Per quel pochissimo che conta, e per fare un esempio chiaro, devo a una polemica sollevata daMurgia qualche anno fa l’opportunità di avere imparato qualcosa che non sapevo e di avere visto qualcosa che non vedevo. Mi accusò, insieme ad altri maschi di età svariata e di svariato potere, di avere accettato di partecipare a un “manel”, cioè a un evento di soli maschi in quel di Verona. Non sapevo che cose fosse un “manel” (neologismo, è una crasi tra “man” e “panel”), l’ho imparato e ho imparato a fare più attenzione, da allora in poi. In quel caso, essendo il manel diluito in un mese di Festival (io dovevo intervistare Gianni Morandi) accorgermene non era affatto semplice. Dunque ebbi la tentazione dell’alzata di spalle. Se non lo feci, fu perché ogni tanto si riesce ancora a leggere e ad ascoltare anche ciò che disturba. Se non ci fossero le mentalità antitetiche (Murgia all’ennesima potenza) sembrerebbe lecito e normale tutto ciò che lecitamente e normalmente accade. E sembrerebbe illecito e anormale tutto ciò che esce dalla norma, soll eva eccezioni mai sentite, e “pianta una grana” su basi poco comprensibili, a meno che le si voglia considerare, quelle basi, e ascoltare la voce che le indica.

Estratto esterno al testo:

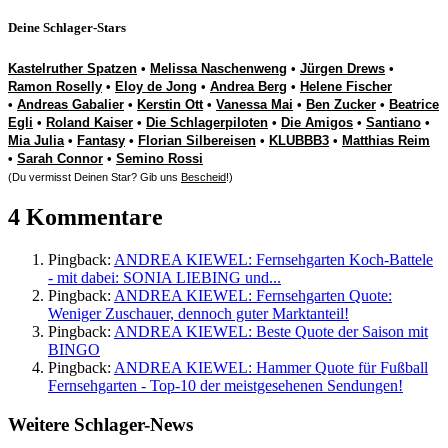
Deine Schlager-Stars
Kastelruther Spatzen
•
Melissa Naschenweng
•
Jürgen Drews
•
Ramon Roselly
•
Eloy de Jong
•
Andrea Berg
•
Helene Fischer
•
Andreas Gabalier
•
Kerstin Ott
•
Vanessa Mai
•
Ben Zucker
•
Beatrice
Egli
•
Roland Kaiser
•
Die Schlagerpiloten
•
Die Amigos
•
Santiano
•
Mia Julia
•
Fantasy
•
Florian Silbereisen
•
KLUBBB3
•
Matthias Reim
•
Sarah Connor
•
Semino Rossi
(Du vermisst Deinen Star? Gib uns
Bescheid
!)
4 Kommentare
Pingback:
ANDREA KIEWEL: Fernsehgarten Koch-Battele
- mit dabei: SONIA LIEBING und...
Pingback:
ANDREA KIEWEL: Fernsehgarten Quote:
Weniger Zuschauer, dennoch guter Marktanteil!
Pingback:
ANDREA KIEWEL: Beste Quote der Saison mit
BINGO
Pingback:
ANDREA KIEWEL: Hammer Quote für Fußball
Fernsehgarten - Top-10 der meistgesehenen Sendungen!
Weitere Schlager-News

Sulla normalità, il già visto e già sentito come valori guida («si è sempre fatto così»), è costruito l’edificio delle peggiori ingiustizie e delle più subdole (perché accettate) discriminazioni. La destra di tutti i tempi, e in tutto il mondo, sulla dittatura della normalità, intesa come riproduzione eterna delle gerarchie e delle abitudini esistenti, fonda le sue fortune. E molta sinistra ha perduto, o per pigrizia o per eccesso di buon senso, il valore dello scandalo intellettuale. Piantagrane come Michela Murgia, tirandosi addosso, come fanno i parafulmini, certe tempeste politiche e culturali, servono a catalizzare energie altrimenti disperse nel mare del conformismo.
Diverso per carattere e per linguaggio, ben più che diverso per “genere”, da Michela Murgia, ammiro la sua energia e il suo coraggio; e – cosa meno facile – le riconosco una capacità di disvelamento, di contrapposizione cocciuta, che non è solamente degli “estremisti”. È di chi ha qualcosa da dire, ammesso che esista ancora chi ha voglia di avere qualcosa da ascoltare.